RECORDS SHOWN:
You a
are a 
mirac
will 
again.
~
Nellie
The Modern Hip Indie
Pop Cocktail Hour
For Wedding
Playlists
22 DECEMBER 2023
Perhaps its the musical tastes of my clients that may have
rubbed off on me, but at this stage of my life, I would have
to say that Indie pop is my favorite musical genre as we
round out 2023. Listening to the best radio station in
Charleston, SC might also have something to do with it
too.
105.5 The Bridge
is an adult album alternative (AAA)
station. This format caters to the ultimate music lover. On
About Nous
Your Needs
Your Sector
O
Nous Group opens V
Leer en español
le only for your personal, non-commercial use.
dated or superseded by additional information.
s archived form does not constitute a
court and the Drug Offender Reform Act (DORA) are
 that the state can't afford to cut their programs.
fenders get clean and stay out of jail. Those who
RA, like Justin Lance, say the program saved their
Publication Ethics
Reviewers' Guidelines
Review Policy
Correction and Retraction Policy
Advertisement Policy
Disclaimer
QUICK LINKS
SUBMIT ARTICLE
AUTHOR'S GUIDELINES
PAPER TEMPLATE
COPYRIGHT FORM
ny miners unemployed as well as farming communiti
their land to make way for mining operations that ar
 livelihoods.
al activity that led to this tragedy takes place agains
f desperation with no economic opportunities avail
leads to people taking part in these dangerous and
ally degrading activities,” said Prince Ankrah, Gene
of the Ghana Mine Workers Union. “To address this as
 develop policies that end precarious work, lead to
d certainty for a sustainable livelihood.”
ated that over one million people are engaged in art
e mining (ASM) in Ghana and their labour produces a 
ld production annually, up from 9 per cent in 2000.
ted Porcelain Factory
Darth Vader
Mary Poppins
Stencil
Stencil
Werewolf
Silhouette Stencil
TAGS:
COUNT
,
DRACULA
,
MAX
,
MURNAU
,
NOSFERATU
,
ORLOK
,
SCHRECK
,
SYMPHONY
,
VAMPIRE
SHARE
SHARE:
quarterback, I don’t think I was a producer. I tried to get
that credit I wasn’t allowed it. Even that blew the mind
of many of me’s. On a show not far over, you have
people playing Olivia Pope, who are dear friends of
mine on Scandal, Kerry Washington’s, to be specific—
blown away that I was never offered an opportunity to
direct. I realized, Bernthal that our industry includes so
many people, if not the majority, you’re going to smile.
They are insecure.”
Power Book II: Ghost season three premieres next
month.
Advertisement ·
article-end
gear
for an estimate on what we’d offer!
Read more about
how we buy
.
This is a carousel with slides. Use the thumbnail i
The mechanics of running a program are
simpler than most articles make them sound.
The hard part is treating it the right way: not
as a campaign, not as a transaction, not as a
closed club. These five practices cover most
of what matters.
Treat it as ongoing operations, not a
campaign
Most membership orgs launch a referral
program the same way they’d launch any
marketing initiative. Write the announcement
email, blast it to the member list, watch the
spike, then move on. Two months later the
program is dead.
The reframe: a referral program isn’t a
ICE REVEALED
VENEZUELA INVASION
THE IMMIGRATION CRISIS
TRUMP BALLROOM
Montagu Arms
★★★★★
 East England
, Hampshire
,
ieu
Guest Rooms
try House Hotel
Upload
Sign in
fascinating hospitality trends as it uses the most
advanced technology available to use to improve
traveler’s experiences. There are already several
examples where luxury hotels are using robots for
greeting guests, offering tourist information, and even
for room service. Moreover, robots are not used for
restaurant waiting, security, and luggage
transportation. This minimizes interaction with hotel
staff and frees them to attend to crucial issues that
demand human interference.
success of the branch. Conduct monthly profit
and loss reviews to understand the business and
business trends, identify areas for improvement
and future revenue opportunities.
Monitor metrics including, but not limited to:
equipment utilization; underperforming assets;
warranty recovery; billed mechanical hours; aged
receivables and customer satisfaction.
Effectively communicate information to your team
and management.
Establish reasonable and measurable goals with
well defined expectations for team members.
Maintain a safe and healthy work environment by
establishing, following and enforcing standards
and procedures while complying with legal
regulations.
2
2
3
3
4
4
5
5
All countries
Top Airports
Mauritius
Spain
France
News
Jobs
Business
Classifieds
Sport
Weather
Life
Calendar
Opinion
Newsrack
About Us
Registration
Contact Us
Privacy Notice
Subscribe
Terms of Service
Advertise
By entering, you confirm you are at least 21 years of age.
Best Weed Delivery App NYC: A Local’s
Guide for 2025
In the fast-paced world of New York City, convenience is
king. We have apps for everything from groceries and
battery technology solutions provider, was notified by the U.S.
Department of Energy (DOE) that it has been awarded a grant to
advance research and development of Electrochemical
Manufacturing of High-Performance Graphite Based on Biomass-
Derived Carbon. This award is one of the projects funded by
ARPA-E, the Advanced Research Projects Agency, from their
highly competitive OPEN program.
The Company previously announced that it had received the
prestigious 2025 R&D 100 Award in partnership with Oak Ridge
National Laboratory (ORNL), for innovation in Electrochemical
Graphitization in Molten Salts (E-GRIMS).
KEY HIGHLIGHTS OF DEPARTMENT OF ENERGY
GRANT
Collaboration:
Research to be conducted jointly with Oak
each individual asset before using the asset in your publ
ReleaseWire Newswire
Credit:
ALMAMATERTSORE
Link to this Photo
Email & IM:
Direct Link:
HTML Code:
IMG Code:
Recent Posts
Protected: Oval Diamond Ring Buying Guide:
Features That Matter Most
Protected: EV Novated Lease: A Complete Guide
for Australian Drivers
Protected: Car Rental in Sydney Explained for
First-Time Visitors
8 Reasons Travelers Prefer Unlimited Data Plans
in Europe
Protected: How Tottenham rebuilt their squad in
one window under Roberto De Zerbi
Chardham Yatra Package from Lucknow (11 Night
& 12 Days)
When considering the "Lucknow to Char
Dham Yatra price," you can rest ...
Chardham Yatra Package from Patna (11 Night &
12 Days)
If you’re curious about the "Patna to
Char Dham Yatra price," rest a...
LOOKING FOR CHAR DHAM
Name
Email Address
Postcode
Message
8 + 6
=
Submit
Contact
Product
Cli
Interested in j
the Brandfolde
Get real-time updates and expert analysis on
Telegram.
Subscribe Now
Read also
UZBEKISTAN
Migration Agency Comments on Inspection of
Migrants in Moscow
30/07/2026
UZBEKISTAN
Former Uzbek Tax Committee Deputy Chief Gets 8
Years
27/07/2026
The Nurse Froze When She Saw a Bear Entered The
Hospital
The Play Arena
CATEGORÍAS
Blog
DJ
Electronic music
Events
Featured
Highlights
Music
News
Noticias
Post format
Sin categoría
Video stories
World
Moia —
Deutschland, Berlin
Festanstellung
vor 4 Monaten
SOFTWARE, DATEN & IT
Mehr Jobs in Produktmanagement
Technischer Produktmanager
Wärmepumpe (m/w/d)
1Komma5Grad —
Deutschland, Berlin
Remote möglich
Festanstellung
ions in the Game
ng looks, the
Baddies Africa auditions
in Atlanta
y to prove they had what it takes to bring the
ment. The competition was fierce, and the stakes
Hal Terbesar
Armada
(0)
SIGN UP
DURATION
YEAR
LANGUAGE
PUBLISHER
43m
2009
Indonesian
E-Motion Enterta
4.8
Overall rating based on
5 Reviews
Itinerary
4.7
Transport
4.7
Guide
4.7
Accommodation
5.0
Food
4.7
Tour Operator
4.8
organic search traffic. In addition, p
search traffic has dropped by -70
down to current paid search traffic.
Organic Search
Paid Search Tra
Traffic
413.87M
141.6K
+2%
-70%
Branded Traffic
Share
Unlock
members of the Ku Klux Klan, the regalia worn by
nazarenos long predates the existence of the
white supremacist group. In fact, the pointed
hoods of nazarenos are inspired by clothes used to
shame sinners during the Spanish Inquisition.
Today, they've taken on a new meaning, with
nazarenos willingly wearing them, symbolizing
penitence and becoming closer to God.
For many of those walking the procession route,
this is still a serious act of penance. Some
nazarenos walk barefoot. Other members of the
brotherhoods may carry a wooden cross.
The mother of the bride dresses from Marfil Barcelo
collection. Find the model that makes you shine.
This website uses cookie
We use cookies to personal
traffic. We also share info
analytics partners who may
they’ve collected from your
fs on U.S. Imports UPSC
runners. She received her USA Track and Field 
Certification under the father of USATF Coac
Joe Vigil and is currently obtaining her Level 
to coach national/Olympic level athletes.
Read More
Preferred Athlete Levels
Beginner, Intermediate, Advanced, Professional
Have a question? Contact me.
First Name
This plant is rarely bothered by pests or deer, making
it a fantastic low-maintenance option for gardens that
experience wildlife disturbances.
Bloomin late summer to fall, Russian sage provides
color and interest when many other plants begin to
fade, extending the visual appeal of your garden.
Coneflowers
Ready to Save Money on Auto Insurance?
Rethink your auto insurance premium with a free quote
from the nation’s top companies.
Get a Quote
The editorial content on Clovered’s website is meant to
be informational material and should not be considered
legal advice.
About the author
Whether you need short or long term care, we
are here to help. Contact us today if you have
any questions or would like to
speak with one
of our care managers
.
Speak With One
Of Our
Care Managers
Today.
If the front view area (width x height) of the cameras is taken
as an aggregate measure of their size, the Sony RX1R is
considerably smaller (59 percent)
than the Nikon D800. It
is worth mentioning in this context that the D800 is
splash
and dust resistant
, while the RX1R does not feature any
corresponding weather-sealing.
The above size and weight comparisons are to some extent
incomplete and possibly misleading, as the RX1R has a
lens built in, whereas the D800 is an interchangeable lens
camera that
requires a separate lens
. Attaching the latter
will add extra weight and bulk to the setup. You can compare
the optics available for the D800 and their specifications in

TO DO: Take the listing above from its first line through the line containing "Review Policy", and transcribe that stretch exactly, with no other lines.

RESPONSE BOX:
You a
are a 
mirac
will 
again.
~
Nellie
The Modern Hip Indie
Pop Cocktail Hour
For Wedding
Playlists
22 DECEMBER 2023
Perhaps its the musical tastes of my clients that may have
rubbed off on me, but at this stage of my life, I would have
to say that Indie pop is my favorite musical genre as we
round out 2023. Listening to the best radio station in
Charleston, SC might also have something to do with it
too.
105.5 The Bridge
is an adult album alternative (AAA)
station. This format caters to the ultimate music lover. On
About Nous
Your Needs
Your Sector
O
Nous Group opens V
Leer en español
le only for your personal, non-commercial use.
dated or superseded by additional information.
s archived form does not constitute a
court and the Drug Offender Reform Act (DORA) are
 that the state can't afford to cut their programs.
fenders get clean and stay out of jail. Those who
RA, like Justin Lance, say the program saved their
Publication Ethics
Reviewers' Guidelines
Review Policy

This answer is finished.